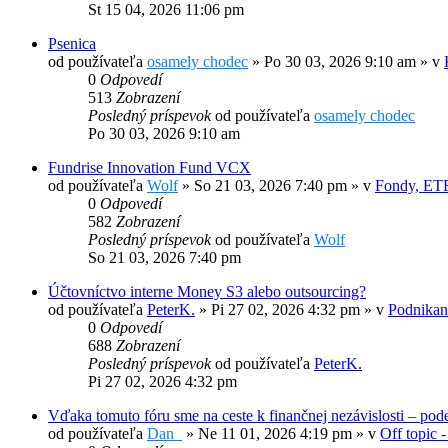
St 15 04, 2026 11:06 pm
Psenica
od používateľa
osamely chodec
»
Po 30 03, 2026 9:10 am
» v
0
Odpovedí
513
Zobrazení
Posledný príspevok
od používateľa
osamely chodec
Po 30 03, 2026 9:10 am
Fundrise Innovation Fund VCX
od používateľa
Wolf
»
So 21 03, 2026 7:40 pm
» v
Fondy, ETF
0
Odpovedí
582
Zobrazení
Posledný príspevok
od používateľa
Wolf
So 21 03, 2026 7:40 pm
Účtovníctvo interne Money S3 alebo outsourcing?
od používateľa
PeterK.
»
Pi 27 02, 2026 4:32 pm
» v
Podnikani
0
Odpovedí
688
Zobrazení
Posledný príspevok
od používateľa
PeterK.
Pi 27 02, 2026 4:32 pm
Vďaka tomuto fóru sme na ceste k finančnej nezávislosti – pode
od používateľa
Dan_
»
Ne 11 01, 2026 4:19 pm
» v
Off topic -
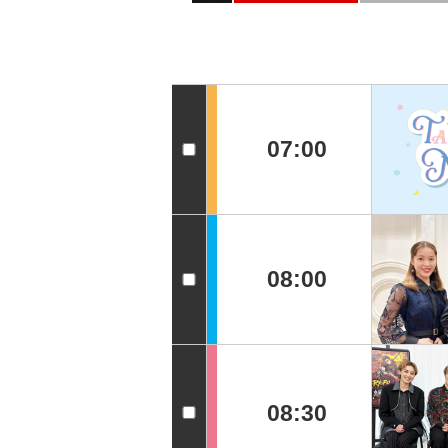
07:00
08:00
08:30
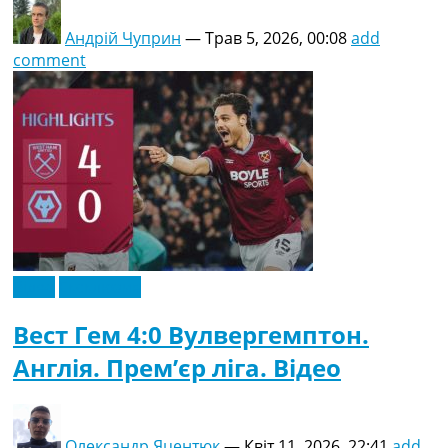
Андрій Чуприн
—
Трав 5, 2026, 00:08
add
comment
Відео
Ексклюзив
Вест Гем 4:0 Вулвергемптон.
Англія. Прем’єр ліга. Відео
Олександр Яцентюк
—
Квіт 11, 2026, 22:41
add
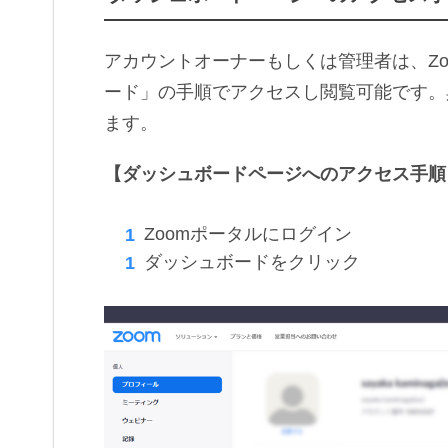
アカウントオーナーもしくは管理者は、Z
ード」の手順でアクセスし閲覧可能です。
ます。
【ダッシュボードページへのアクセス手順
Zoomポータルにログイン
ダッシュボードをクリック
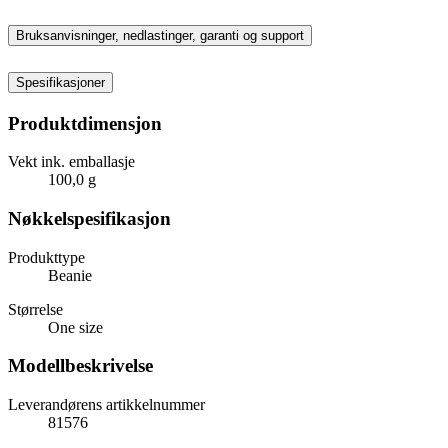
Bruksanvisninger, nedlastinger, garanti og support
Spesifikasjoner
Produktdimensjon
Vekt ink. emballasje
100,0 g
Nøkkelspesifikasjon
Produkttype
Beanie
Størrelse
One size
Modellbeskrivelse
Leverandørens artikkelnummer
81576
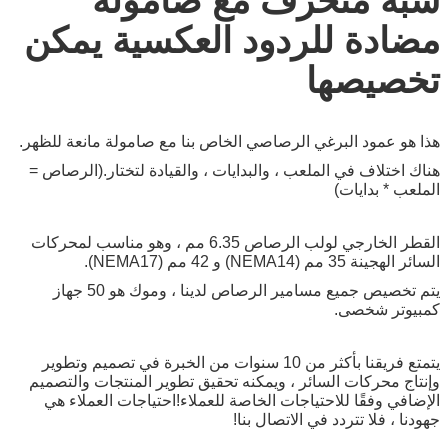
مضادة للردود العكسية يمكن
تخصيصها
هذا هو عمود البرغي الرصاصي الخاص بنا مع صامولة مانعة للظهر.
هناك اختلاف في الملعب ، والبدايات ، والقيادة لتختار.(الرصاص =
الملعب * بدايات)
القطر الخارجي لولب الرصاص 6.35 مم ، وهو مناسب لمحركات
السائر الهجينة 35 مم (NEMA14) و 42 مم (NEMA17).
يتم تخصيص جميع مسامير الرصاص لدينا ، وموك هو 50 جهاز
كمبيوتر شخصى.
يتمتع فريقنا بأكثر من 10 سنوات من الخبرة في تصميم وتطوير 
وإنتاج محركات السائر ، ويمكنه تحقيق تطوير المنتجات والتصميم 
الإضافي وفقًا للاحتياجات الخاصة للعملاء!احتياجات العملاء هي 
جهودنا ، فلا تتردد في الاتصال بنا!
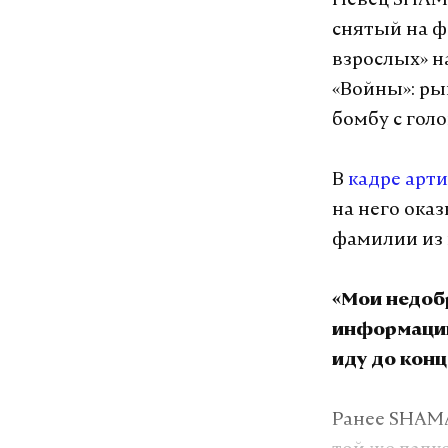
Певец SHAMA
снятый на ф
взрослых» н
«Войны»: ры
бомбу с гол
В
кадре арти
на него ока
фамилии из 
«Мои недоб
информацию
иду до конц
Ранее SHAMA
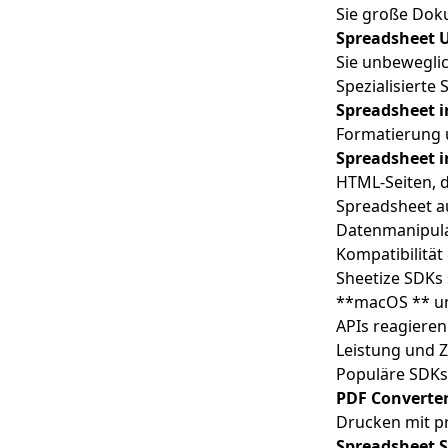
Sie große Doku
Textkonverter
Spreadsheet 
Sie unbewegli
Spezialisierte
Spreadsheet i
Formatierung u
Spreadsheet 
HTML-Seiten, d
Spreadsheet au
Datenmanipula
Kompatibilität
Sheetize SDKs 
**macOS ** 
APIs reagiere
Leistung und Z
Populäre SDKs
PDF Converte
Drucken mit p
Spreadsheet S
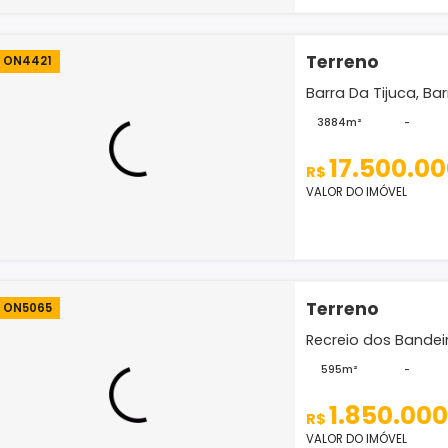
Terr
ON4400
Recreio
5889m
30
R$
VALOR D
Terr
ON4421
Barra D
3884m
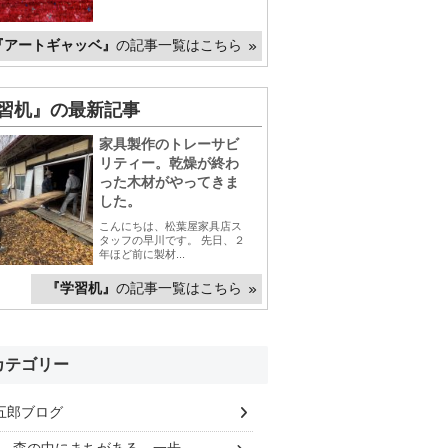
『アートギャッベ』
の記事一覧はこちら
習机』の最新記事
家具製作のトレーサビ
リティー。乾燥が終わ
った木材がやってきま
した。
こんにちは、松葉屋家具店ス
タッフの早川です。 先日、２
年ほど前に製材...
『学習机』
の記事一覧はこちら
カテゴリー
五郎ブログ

────────────────────────────────────────

Task item
Write the entries above out in full, exactly, with no images.

Solution for this task
St 15 04, 2026 11:06 pm
Psenica
od používateľa
osamely chodec
»
Po 30 03, 2026 9:10 am
» v
0
Odpovedí
513
Zobrazení
Posledný príspevok
od používateľa
osamely chodec
Po 30 03, 2026 9:10 am
Fundrise Innovation Fund VCX
od používateľa
Wolf
»
So 21 03, 2026 7:40 pm
» v
Fondy, ETF
0
Odpovedí
582
Zobrazení
Posledný príspevok
od používateľa
Wolf
So 21 03, 2026 7:40 pm
Účtovníctvo interne Money S3 alebo outsourcing?
od používateľa
PeterK.
»
Pi 27 02, 2026 4:32 pm
» v
Podnikani
0
Odpovedí
688
Zobrazení
Posledný príspevok
od používateľa
PeterK.
Pi 27 02, 2026 4:32 pm
Vďaka tomuto fóru sme na ceste k finančnej nezávislosti – pode
od používateľa
Dan_
»
Ne 11 01, 2026 4:19 pm
» v
Off topic -
07:00
08:00
08:30
Андрій Чуприн
—
Трав 5, 2026, 00:08
add
comment
Відео
Ексклюзив
Вест Гем 4:0 Вулвергемптон.
Англія. Прем’єр ліга. Відео
Олександр Яцентюк
—
Квіт 11, 2026, 22:41
add
アカウントオーナーもしくは管理者は、Z
ード」の手順でアクセスし閲覧可能です。
ます。
【ダッシュボードページへのアクセス手順
Zoomポータルにログイン
ダッシュボードをクリック
Bruksanvisninger, nedlastinger, garanti og support
Spesifikasjoner
Produktdimensjon
Vekt ink. emballasje
100,0 g
Nøkkelspesifikasjon
Produkttype
Beanie
Størrelse
One size
Modellbeskrivelse
Leverandørens artikkelnummer
81576
مضادة للردود العكسية يمكن
تخصيصها
هذا هو عمود البرغي الرصاصي الخاص بنا مع صامولة مانعة للظهر.
هناك اختلاف في الملعب ، والبدايات ، والقيادة لتختار.(الرصاص =
الملعب * بدايات)
القطر الخارجي لولب الرصاص 6.35 مم ، وهو مناسب لمحركات
السائر الهجينة 35 مم (NEMA14) و 42 مم (NEMA17).
يتم تخصيص جميع مسامير الرصاص لدينا ، وموك هو 50 جهاز
كمبيوتر شخصى.
يتمتع فريقنا بأكثر من 10 سنوات من الخبرة في تصميم وتطوير 
وإنتاج محركات السائر ، ويمكنه تحقيق تطوير المنتجات والتصميم 
الإضافي وفقًا للاحتياجات الخاصة للعملاء!احتياجات العملاء هي 
جهودنا ، فلا تتردد في الاتصال بنا!
Певец SHAMA
снятый на ф
взрослых» н
«Войны»: ры
бомбу с гол
В
кадре арти
на него ока
фамилии из 
«Мои недоб
информацию
иду до конц
Ранее SHAMA
Sie große Doku
Textkonverter
Spreadsheet 
Sie unbewegli
Spezialisierte
Spreadsheet i
Formatierung u
Spreadsheet 
HTML-Seiten, d
Spreadsheet au
Datenmanipula
Kompatibilität
Sheetize SDKs 
**macOS ** 
APIs reagiere
Leistung und Z
Populäre SDKs
PDF Converte
Drucken mit p
Spreadsheet S
Terr
ON4400
Recreio
5889m
30
R$
VALOR D
Terr
ON4421
Barra D
3884m
『アートギャッベ』
の記事一覧はこちら
習机』の最新記事
家具製作のトレーサビ
リティー。乾燥が終わ
った木材がやってきま
した。
こんにちは、松葉屋家具店ス
タッフの早川です。 先日、２
年ほど前に製材...
『学習机』
の記事一覧はこちら
カテゴリー
五郎ブログ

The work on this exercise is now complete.